> [Data for the task]:
=== Begin Enclosure ===

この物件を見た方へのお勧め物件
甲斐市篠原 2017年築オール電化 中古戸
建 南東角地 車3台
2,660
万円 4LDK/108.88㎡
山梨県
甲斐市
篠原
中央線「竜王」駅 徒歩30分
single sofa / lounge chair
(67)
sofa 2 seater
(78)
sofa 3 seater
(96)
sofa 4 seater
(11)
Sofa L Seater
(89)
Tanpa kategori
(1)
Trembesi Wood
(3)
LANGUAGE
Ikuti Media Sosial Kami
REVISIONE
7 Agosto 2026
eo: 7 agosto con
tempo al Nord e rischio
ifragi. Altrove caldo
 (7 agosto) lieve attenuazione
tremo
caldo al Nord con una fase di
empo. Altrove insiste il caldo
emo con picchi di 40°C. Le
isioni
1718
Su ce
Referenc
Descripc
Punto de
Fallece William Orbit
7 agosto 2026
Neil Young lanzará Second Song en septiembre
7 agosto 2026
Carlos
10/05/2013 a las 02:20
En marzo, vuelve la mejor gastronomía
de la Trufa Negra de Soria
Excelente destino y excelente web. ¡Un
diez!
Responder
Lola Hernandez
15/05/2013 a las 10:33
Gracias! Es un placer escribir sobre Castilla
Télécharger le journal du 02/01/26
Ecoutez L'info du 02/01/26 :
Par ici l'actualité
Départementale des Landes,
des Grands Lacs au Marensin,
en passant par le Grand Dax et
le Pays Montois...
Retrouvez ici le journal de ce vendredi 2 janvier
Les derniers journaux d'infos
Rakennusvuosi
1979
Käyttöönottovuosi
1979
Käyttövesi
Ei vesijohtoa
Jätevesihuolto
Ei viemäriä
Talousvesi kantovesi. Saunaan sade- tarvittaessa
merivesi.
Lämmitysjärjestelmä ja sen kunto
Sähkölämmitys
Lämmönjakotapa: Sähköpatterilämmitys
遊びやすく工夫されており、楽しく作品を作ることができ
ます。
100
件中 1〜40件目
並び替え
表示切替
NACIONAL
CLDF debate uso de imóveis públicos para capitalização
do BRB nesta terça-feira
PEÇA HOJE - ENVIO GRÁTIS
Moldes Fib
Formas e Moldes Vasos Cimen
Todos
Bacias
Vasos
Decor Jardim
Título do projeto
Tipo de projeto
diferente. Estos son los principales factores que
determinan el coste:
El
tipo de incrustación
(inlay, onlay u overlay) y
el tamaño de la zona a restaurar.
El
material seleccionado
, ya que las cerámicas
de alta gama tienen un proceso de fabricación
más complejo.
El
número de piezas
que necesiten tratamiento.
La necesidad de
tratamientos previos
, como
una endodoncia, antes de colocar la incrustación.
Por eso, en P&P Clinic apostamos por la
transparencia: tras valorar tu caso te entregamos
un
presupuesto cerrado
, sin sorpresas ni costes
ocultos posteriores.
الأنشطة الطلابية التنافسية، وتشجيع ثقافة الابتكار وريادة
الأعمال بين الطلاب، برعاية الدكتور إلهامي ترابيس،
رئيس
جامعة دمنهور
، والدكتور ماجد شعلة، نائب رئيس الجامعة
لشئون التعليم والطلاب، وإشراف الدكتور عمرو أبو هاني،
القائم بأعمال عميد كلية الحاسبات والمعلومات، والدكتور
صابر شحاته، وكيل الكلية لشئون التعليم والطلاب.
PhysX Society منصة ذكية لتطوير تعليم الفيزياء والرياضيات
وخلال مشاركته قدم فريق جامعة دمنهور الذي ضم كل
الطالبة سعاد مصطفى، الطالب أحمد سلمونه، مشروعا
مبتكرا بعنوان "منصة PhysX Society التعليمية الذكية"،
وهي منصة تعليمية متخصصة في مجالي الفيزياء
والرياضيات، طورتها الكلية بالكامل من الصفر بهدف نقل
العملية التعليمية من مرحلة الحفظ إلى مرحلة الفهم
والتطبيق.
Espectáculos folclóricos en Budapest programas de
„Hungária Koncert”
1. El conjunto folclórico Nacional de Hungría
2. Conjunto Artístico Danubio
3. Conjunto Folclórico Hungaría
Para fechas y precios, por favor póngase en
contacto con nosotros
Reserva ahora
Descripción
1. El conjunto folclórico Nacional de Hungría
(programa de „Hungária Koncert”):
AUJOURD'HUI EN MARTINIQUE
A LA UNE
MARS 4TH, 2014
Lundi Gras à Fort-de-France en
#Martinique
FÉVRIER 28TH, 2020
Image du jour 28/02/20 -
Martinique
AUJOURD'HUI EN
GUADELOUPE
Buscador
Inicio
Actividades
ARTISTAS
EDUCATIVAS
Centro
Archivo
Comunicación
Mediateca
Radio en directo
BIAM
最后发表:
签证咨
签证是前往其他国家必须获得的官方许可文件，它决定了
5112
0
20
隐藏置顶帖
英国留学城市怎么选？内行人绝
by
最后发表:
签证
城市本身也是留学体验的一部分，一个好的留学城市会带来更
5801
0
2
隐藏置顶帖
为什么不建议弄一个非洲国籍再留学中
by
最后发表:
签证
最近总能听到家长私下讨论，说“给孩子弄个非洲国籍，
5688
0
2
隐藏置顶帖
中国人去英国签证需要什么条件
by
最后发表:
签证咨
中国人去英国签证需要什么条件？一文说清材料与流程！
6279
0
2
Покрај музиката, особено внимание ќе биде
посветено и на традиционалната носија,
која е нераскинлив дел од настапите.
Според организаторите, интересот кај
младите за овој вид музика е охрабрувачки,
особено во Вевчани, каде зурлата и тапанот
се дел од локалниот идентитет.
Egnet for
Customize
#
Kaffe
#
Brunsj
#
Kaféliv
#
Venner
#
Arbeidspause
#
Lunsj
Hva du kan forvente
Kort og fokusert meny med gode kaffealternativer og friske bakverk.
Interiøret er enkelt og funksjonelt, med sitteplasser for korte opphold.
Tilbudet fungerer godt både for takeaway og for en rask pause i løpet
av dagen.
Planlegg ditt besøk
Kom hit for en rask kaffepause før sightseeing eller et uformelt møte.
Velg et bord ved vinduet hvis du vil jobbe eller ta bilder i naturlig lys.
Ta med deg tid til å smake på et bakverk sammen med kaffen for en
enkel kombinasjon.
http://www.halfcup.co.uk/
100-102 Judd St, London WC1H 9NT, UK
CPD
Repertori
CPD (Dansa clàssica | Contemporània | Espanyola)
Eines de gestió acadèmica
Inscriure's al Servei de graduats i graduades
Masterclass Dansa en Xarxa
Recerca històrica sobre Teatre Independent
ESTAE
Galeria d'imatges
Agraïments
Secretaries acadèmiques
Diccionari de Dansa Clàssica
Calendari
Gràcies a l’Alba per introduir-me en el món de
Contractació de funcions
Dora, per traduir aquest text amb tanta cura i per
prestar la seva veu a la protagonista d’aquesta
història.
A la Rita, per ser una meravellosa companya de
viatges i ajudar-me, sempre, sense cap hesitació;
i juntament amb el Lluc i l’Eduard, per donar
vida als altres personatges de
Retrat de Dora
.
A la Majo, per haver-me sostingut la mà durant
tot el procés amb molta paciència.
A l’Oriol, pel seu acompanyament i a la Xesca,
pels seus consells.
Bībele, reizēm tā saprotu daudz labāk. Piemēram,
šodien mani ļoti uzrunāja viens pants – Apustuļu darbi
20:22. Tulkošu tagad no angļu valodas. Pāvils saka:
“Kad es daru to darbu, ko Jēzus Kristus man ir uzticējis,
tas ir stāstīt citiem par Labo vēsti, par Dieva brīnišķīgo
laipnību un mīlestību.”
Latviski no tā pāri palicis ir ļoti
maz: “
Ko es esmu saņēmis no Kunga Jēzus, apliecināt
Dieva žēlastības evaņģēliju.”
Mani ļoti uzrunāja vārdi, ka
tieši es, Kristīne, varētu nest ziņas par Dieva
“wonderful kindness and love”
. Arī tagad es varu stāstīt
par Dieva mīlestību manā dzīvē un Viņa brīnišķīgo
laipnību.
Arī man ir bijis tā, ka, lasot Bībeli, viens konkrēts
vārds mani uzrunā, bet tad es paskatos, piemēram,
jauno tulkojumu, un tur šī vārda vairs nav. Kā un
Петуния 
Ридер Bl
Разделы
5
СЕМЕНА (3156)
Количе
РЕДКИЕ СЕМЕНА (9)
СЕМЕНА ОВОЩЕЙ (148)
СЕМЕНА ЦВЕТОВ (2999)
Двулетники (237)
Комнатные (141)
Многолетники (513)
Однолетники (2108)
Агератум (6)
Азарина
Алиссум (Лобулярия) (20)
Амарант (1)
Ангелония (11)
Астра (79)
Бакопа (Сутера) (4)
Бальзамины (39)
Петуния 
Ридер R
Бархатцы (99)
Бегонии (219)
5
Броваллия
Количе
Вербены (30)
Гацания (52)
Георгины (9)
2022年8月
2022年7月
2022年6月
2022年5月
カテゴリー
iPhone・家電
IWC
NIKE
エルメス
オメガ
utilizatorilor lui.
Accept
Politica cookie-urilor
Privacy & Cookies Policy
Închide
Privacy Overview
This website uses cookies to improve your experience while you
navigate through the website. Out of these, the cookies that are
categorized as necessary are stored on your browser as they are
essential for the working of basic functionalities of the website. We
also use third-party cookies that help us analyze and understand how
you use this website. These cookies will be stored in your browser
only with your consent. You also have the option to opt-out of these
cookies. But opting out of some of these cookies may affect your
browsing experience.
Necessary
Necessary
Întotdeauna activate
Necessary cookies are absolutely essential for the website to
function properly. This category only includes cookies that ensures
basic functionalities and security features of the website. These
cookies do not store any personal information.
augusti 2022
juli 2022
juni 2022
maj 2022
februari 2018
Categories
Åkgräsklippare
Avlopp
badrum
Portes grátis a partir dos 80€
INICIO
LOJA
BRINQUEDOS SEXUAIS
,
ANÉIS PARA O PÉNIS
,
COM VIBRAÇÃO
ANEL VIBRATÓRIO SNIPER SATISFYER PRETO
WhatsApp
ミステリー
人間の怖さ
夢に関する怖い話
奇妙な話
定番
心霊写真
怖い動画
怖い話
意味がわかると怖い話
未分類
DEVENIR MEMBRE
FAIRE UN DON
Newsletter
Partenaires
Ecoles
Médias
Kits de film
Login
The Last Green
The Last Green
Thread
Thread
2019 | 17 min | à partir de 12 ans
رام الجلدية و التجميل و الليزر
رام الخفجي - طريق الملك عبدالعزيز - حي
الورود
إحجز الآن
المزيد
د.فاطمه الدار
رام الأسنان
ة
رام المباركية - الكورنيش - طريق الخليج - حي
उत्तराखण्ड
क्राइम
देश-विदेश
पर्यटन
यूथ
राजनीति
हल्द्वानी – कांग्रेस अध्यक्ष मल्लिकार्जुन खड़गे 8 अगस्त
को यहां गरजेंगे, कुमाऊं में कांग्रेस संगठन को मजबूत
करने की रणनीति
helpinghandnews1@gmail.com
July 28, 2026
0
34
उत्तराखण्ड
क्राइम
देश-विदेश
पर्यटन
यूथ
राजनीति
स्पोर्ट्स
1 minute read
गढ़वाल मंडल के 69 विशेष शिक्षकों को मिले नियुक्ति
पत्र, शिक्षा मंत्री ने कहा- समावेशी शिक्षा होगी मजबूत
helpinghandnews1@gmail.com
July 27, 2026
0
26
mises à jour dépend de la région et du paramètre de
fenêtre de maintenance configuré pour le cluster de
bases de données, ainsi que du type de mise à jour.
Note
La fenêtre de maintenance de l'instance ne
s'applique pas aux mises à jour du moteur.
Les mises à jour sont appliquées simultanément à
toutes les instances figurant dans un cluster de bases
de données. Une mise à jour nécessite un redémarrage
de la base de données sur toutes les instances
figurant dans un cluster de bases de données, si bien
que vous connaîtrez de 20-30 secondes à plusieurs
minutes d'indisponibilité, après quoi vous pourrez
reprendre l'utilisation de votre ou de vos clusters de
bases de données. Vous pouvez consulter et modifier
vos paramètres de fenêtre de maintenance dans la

=== End Enclosure ===

> [Problem statement]: From the records above, repeat exactly the lines from the one with "Arī man ir bijis" through the one with "you use this", both included.

> [Result for this exercise]:
Arī man ir bijis tā, ka, lasot Bībeli, viens konkrēts
vārds mani uzrunā, bet tad es paskatos, piemēram,
jauno tulkojumu, un tur šī vārda vairs nav. Kā un
Петуния 
Ридер Bl
Разделы
5
СЕМЕНА (3156)
Количе
РЕДКИЕ СЕМЕНА (9)
СЕМЕНА ОВОЩЕЙ (148)
СЕМЕНА ЦВЕТОВ (2999)
Двулетники (237)
Комнатные (141)
Многолетники (513)
Однолетники (2108)
Агератум (6)
Азарина
Алиссум (Лобулярия) (20)
Амарант (1)
Ангелония (11)
Астра (79)
Бакопа (Сутера) (4)
Бальзамины (39)
Петуния 
Ридер R
Бархатцы (99)
Бегонии (219)
5
Броваллия
Количе
Вербены (30)
Гацания (52)
Георгины (9)
2022年8月
2022年7月
2022年6月
2022年5月
カテゴリー
iPhone・家電
IWC
NIKE
エルメス
オメガ
utilizatorilor lui.
Accept
Politica cookie-urilor
Privacy & Cookies Policy
Închide
Privacy Overview
This website uses cookies to improve your experience while you
navigate through the website. Out of these, the cookies that are
categorized as necessary are stored on your browser as they are
essential for the working of basic functionalities of the website. We
also use third-party cookies that help us analyze and understand how
you use this website. These cookies will be stored in your browser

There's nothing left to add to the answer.